“Quando tutto questo sarà finito…“: un incipit piuttosto utilizzato di questi tempi che prelude ad una serie di propositi e speranze in un post lockdown a quanto pare di là da venire.
“Quando tutto questo sarà finito tornerò a spendere 15 Euro per mangiare un’insalata con un uovo sodo al bar sotto l’ufficio.”
“Quando tutto questo sarà finito riprenderò la macchina per fare 50 km per andare a lavorare e spenderò due ore al giorno in coda in tangenziale.“
“Quando tutto questo sarà finito potrò di nuovo stampare a colori e solo fronte documenti di 250 pagine.“
“Quando tutto questo sarà finito tornerò ad avere la mia scrivania con il mio cactus ultracentenario e gli orpelli inutili accumulati negli anni.”
“Quando tutto questo sarà finito tornerò a fare le stesse cose che facevo prima, come le facevo prima.“
Tutte queste frasi, che apparentemente reclamano un semplice ritorno alla normalità, nascondono al loro interno un’amara constatazione: nonostante la pandemia e la situazione di discontinuità che questa ha generato, continuiamo a non accettare il cambiamento.

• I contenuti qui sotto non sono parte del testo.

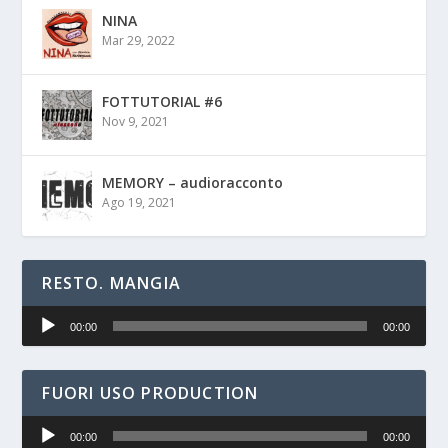
NINA
Mar 29, 2022
FOTTUTORIAL #6
Nov 9, 2021
MEMORY – audioracconto
Ago 19, 2021
RESTO. MANGIA
Audio
00:00
00:00
Player
FUORI USO PRODUCTION
Audio
00:00
00:00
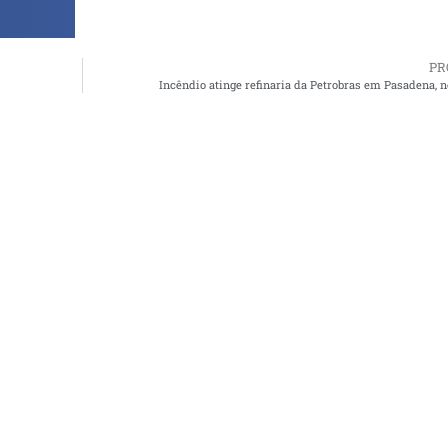
PR
Incêndio atinge refinaria da Petrobras em Pasadena,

È buffo pensare come la razza che ha fatto dell’evoluzione il suo punto di forza in questo momento che richiede un profonda rivisitazione degli assetti organizzativi e sociali decida di puntare i piedi e di non elaborare nuove strategie, nuovi percorsi, nuovi modi di interfacciarsi con la quotidianità.
Smettiamola di raccontarci delle storie: il Covid-19 non è alla base di tutto questo. Tante delle cose che stiamo sperimentando oggi per la prima volta, dallo smart working alle video conferenze,dalla spesa online a forme evolute di ingegneria sociale dovevano essere già parte integrante del nostro quotidiano. Semplicemente le abbiamo continuamente rimandate perché eravamo troppo impegnati a far andare avanti il nostro caro vecchio carretto con le ruote quadrate. “Non possiamo, non abbiamo tempo per cambiare!” dicevamo con tono indaffarato a chi ci suggeriva di fermarci un attimo per cambiare la ruota quadrata con una rotonda.

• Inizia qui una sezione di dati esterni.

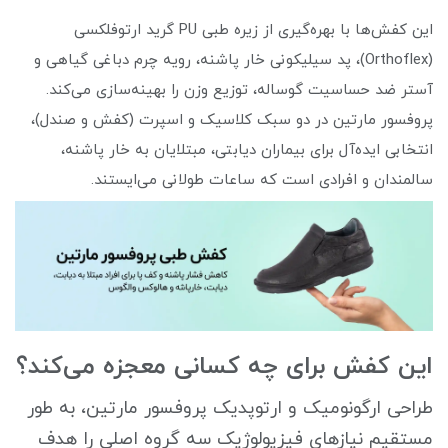
این کفش‌ها با بهره‌گیری از زیره طبی PU گرید ارتوفلکسی
(Orthoflex)، پد سیلیکونی خار پاشنه، رویه چرم دباغی گیاهی و
آستر ضد حساسیت گوساله، توزیع وزن را بهینه‌سازی می‌کند.
پروفسور مارتین در دو سبک کلاسیک و اسپرت (کفش و صندل)،
انتخابی ایده‌آل برای بیماران دیابتی، مبتلایان به خار پاشنه،
سالمندان و افرادی است که ساعات طولانی می‌ایستند.
این کفش برای چه کسانی معجزه می‌کند؟
طراحی ارگونومیک و ارتوپدیک پروفسور مارتین، به طور
مستقیم نیازهای فیزیولوژیک سه گروه اصلی را هدف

Poi d’improvviso ci siamo trovati ad avere tutto il tempo di cui avevamo bisogno. E quale è stata la nostra risposta? Semplice: rivolevamo il carretto con le ruote quadrate! Perché ci eravamo affezionati . Perché ci trasmetteva sicurezza. Perché, in fondo, non sapevamo gestire altri tipi di carretto e per farlo saremmo stati costretti ad imparare cose nuove, a padroneggiare degli argomenti che in quel momento non padroneggiavamo. Perché tutto questo richiedeva sforzo e fatica. Quello sforzo e quella fatica che per anni abbiamo rimandato nella speranza di non doverli mai sostenere.
Il mondo che troveremo la fuori, quando tutto questo sarà finito, sarà un mondo molto diverso da quello che abbiamo lasciato qualche mese fa. In parte, in gran parte, lo era già prima che lo lasciassimo, solo che non ce ne eravamo accorti.

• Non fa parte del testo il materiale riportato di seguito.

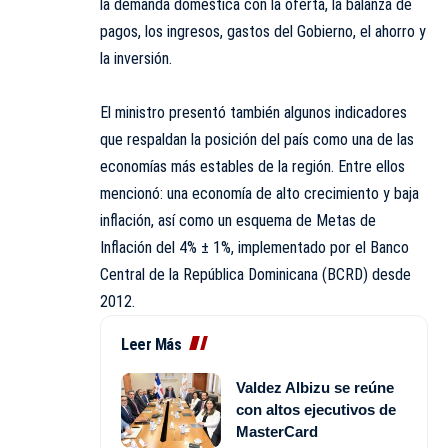
la demanda doméstica con la oferta, la balanza de
pagos, los ingresos, gastos del Gobierno, el ahorro y
la inversión.
El ministro presentó también algunos indicadores
que respaldan la posición del país como una de las
economías más estables de la región. Entre ellos
mencionó: una economía de alto crecimiento y baja
inflación, así como un esquema de Metas de
Inflación del 4% ± 1%, implementado por el Banco
Central de la República Dominicana (BCRD) desde
2012.
Leer Más
Valdez Albizu se reúne
con altos ejecutivos de
MasterCard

Abbiamo ancora tempo per pensare, per ripensare, per ripensarci e per cambiare. Tempo fecondo che potremmo spendere proficuamente sforzandoci di immaginare una versione 2.0 di noi stessi (magari molto diversa da quella attuale) un futuro pieno di sfide nuove e di nuove opportunità, di sogni nel cassetto che erano rimasti li fino ad oggi perché sarebbe stato irragionevole abbandonare la nostra routine e le nostre sicurezze.
Ora che queste sicurezze potrebbero non esserci più sarebbe irragionevole il contrario. E in tutto questo, sperare in un ritorno al passato non ci sarà di grande aiuto.